No entanto, o sistema representativo contém alguns problemas em sua efetividade pelo fato de um governo representativo nem sempre expressar a vontade e o interesse do povo que o elegeu. Pode, na maioria das vezes, representar um instrumento de manobra de políticos que não respeitam a soberania popular. Nessa ótica, apenas o sufrágio não assegura uma democracia plena, pois, na prática, percebe-se que nem sempre os representantes eleitos para atuar no Poder Legislativo buscam uma aproximação com o povo que o elegeu, contemplando o que Schumpeter (1983) destacou no livro Capitalismo, Socialismo e Democracia: as elites políticas administram os governos, restando ao povo um papel passivo, cuja função se restringe ao voto em eleições. Assim, a ideia de um governo do povo “é esvaziada na medida em que aos cidadãos comuns cabe, sobretudo, formar o governo, mas não governar” (Miguel 2005, 7-8).
Na verdade, o sistema de representação deveria manter íntima relação de lealdade recíproca entre o governo e o povo, particularmente imbuído da coordenação política com a opinião pública, com valores de confiança e cooperação. A ênfase é dada à construção de diálogos entre a sociedade e o próprio corpo político, com abertura para a participação pública no processo político, pelo direito ao voto, pelas condições de elegibilidade para cargos públicos ou pelas eleições livres e idôneas, com propostas de oposição e possibilidades de inclusão popular (Dahl 1987), pois, “se o povo, excluído dos negócios públicos, que são tratados a sua revelia, for capaz de moderação e de juízo correto, então merece governar, em lugar de ser governado” (Chauí 2003, 295).
Sobre esses aspectos da democracia, Robert Dahl (1987) enfatiza a importância da oposição política legalmente aberta em eleições livres e idôneas. O autor lista algumas condições para que um regime político seja inteiramente ou quase prestativo aos seus cidadãos, ou seja, para que um regime político represente de fato uma democracia plena: um ambiente político onde os cidadãos possuam mecanismos e oportunidades de formular, expressar e ter suas preferências aos demais eleitores e ao governo consideradas, sem qualquer tipo de discriminação quanto ao conteúdo ou fonte dessas preferências.
Dahl (1987) reconhece que, para se alcançar tal situação, alguns requisitos institucionais devem ser garantidos pelo próprio regime legal, entre os quais destacou oito:
1. liberdade de formar e aderir a organizações; 2. liberdade de expressão; 3. direito de voto; 4. elegibilidade para cargos públicos; 5. direito de líderes políticos disputarem apoio; 5a. direito de líderes políticos disputarem votos; 6. fontes alternativas de informação; 7. eleições livres e idôneas; 8. instituições para fazer com que as políticas governamentais dependam de eleições e de outras manifestações de preferência. (1987, 27)
Tais requisitos podem ser agrupados em duas dimensões, sendo um referente à amplitude das condições de oposição da contestação pública ou da competição política permissível e outra refletindo a amplitude do direito de participação na contestação pública, o que possibilita comparar regimes diferentes conforme os graus de oposição e inclusividade (Dahl 1987).
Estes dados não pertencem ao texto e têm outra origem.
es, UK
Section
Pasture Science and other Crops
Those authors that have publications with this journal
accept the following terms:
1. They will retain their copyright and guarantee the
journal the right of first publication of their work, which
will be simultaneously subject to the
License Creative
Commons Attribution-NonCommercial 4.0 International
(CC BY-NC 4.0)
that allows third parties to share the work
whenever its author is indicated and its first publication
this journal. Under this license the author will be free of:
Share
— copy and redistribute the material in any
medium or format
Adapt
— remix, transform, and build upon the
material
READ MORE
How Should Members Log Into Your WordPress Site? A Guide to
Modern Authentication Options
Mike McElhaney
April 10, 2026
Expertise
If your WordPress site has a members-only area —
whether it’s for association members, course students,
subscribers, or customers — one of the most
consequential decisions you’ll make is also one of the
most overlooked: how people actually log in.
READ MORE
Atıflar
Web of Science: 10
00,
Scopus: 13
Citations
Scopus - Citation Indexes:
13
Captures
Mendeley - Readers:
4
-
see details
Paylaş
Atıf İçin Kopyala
O requisito do direito ao voto em eleições livres e idôneas encontra-se em ambas as dimensões, como explica Dahl:
O direito de voto em eleições livres e idôneas, por exemplo, participa das duas dimensões. Quando um regime garante este direito a alguns de seus cidadãos, ele caminha para uma maior contestação pública. Mas, quanto maior a proporção de cidadãos que desfrutam do direito, mais inclusivo é o regime. (1987, 25)
Dahl (1987, 30) utiliza como parâmetro tais dimensões para medir o grau de democratização em um país. Assim, classifica as democracias em “hegemonias fechadas”, “hegemonias inclusivas”, “oligarquias competitivas” ou “poliarquias”. As hegemonias fechadas são os regimes em que os níveis de contestação e participação são baixos. As hegemonias inclusivas, as que contêm um nível de contestação baixo e participação elevada. As oligarquias competitivas contêm um alto grau de contestação ao tempo que possuem um baixo nível de participação. Por fim, as poliarquias são os regimes que experimentam alto nível nas duas dimensões: inclusão e participação.
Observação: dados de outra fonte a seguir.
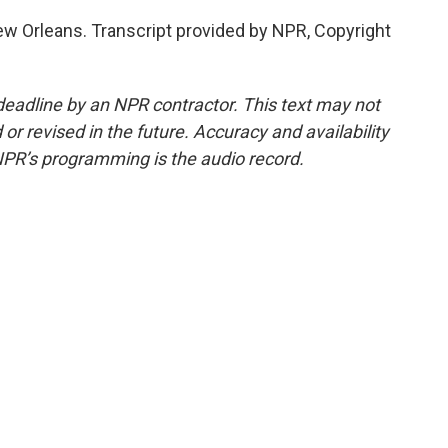
w Orleans. Transcript provided by NPR, Copyright
deadline by an NPR contractor. This text may not
or revised in the future. Accuracy and availability
NPR’s programming is the audio record.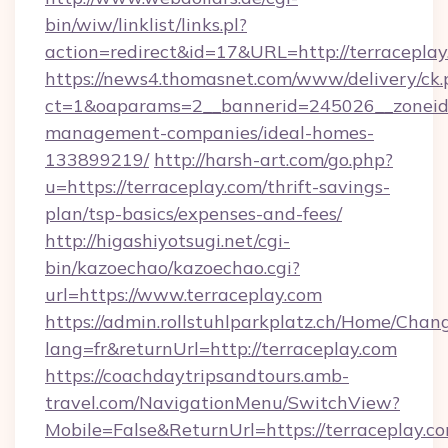
bin/wiw/linklist/links.pl?
action=redirect&id=17&URL=http://terraceplay
https://news4.thomasnet.com/www/delivery/ck.
ct=1&oaparams=2__bannerid=245026__zoneid=0
management-companies/ideal-homes-
133899219/
http://harsh-art.com/go.php?
u=https://terraceplay.com/thrift-savings-
plan/tsp-basics/expenses-and-fees/
http://higashiyotsugi.net/cgi-
bin/kazoechao/kazoechao.cgi?
url=https://www.terraceplay.com
https://admin.rollstuhlparkplatz.ch/Home/Chan
lang=fr&returnUrl=http://terraceplay.com
https://coachdaytripsandtours.amb-
travel.com/NavigationMenu/SwitchView?
Mobile=False&ReturnUrl=https://terraceplay.co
Outros estudos recentes têm sido realizados pelo mundo não só para analisar em que “grau” ou “estágio” de democracia as nações se encontram, como também para analisar, no âmbito nacional, movimentos de avanços e retrocessos de regimes democráticos, ou mesmo sobre o fim de regimes democráticos, os quais perpassam especialmente por crises, geralmente com vestígios de autoritarismo em países que adotaram a democracia, mas que guardam marcas, símbolos e estruturas autoritárias do passado, como é o caso, principalmente, do Brasil e de outros países da América Latina (Loxton 2021). Outros autores como Levitsky e Ziblatt (2018) descrevem a morte das democracias ao elegerem governos populistas que deterioram a sua qualidade ou se apresentam como falhas que demonstram quão frágil se encontram.
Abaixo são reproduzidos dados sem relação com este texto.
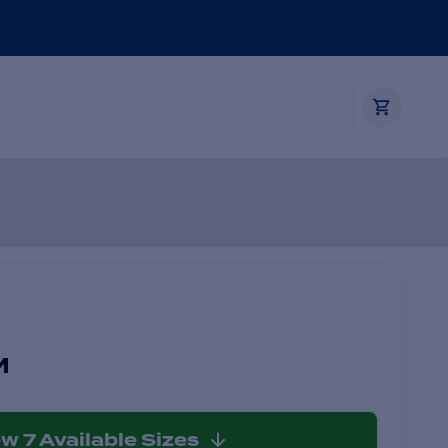
M
ew
7
Available Sizes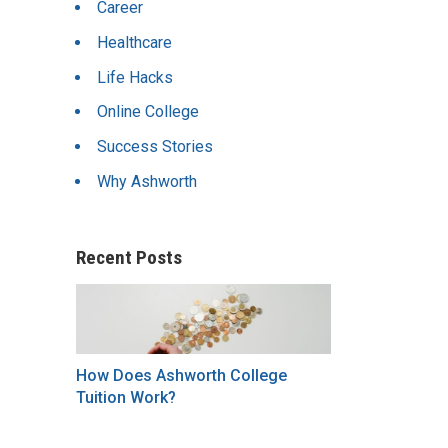
Career
Healthcare
Life Hacks
Online College
Success Stories
Why Ashworth
Recent Posts
How Does Ashworth College
Tuition Work?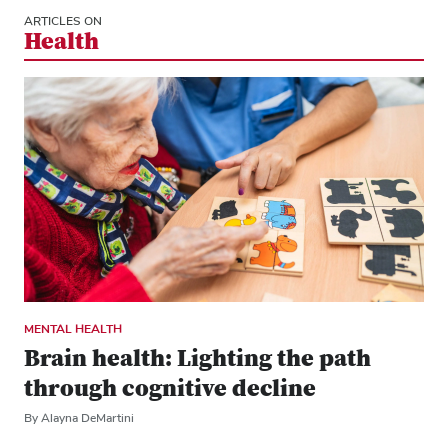
ARTICLES ON
Health
MENTAL HEALTH
Brain health: Lighting the path
through cognitive decline
By Alayna DeMartini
Runciman (2018) também considera que as democracias estão a enfrentar uma perda de qualidade, mas discorda de que estejam vivendo uma regressão, pois é justamente essa a crítica que lança aos analistas que tomam experiências históricas como parâmetro de explicação das crises democráticas atuais. Segundo ele, como a história não retrocede e apesar do medo coletivo gerado como consequência das experiências do passado, as democracias têm-se desmoronado com o autoritarismo diferente do passado, sem quebrar as regras do jogo democrático, mas utilizando ferramentas não democráticas para a manipulação de eleitores, por exemplo, por meio de notícias falsas ou teorias da conspiração, para que candidatos se beneficiem da divulgação de fake news ou objetivando que seus ideais autoritários sejam recebidos de melhor forma pela sociedade, quase que subliminarmente. Mas, segundo Runciman (2018, 58), “os adeptos mais persistentes das teorias da conspiração são as pessoas convencidas de que jamais poderão vencer sob as regras da política democrática”.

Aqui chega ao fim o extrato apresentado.